Figure 5. RGC cell density in Wfs1 ^−/− mice.

Brn3a and total nuclei were counted in nerve fiber layer of 12 month retinal sections (A). RGC cell density is given as average Brn3a cell nuclei in 1000 pixel segments of retina (B). Thy1 and Nrn1 relative gene expressions were quantified in retinal tissue at 3 (n = 4 Wfs1 ^+/+, n = 4 Wfs1 ^−/−), 7 (n = 5 Wfs1 ^+/+, n = 7 Wfs1 ^−/−) and 12 months (n = 8 Wfs1 ^+/+, n = 8 Wfs1 ^−/−) (C). Average values are presented +/− SEM, with statistical significance (*) indicated if p<0.05.

Figure 6. Retinal ER stress and UPR evaluation in Wfs1^−/− mice.
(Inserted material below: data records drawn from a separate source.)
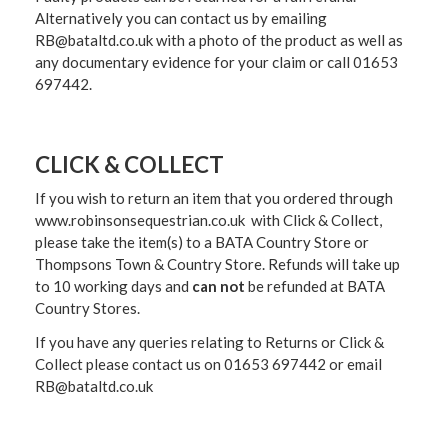
Alternatively you can contact us by emailing
RB@bataltd.co.uk with a photo of the product as well as
any documentary evidence for your claim or call 01653
697442.
CLICK & COLLECT
If you wish to return an item that you ordered through
www.robinsonsequestrian.co.uk with Click & Collect,
please take the item(s) to a
BATA Country Store or
Thompsons Town & Country Stor
e. Refunds will take up
to 10 working days and
can not
be refunded at BATA
Country Stores.
If you have any queries relating to Returns or Click &
Collect please contact us on 01653 697442 or email
RB@bataltd.co.uk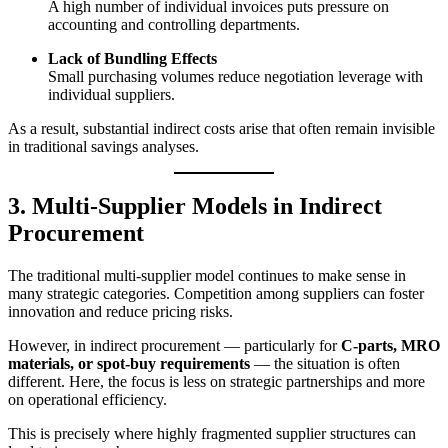
A high number of individual invoices puts pressure on
accounting and controlling departments.
Lack of Bundling Effects
Small purchasing volumes reduce negotiation leverage with
individual suppliers.
As a result, substantial indirect costs arise that often remain invisible
in traditional savings analyses.
3. Multi-Supplier Models in Indirect
Procurement
The traditional multi-supplier model continues to make sense in
many strategic categories. Competition among suppliers can foster
innovation and reduce pricing risks.
However, in indirect procurement — particularly for
C-parts, MRO
materials, or spot-buy requirements
— the situation is often
different. Here, the focus is less on strategic partnerships and more
on operational efficiency.
This is precisely where highly fragmented supplier structures can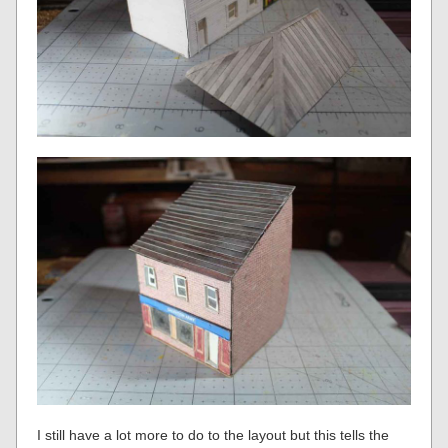
I still have a lot more to do to the layout but this tells the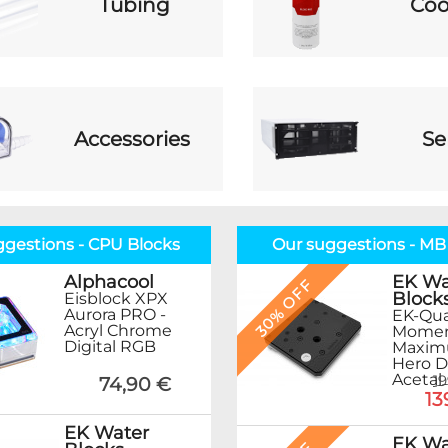
Tubing
Coo
Accessories
Se
ggestions - CPU Blocks
Our suggestions - MB
EK Wa
Alphacool
30% OFF
Block
Eisblock XPX
Aurora PRO -
EK-Qu
Acryl Chrome
Mome
Digital RGB
Maximu
Hero D
Acetal
1
74,90 €
13
EK Water
EK Wa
Immunoblots (A) detected GRP78/BiP, PDI, IRE1, and beta actin in protein lysates of 12 month old Wfs1^+/+ (n = 3) and Wfs1^−/− (n = 3) mouse retinas and in mouse NIH3T3 fibroblasts treated with thapsigargin. Mean relative quantities for each protein according to Wfs1 genotype were obtained after normalization with beta actin values. Significance (*) is indicated when p<0.05.

Figure 7

P-Ire1α activation correlates with WFS1 cell expression. Cryosections of retina from 12 month old Wfs1^+/+ and Wfs1^−/− mouse were immunostained with anti-WFS1 antibody (green in top image) and NF200 (red in top image) or anti-P-Ire1α antibody (red in bottom image). DAPI was used for staining of cell nuclei (blue). RPE, retinal pigment epithelium; ONL, outer nuclear layer; INL, inner nuclear layer, RGC, retinal ganglion cells. Scale bars = 50 µm.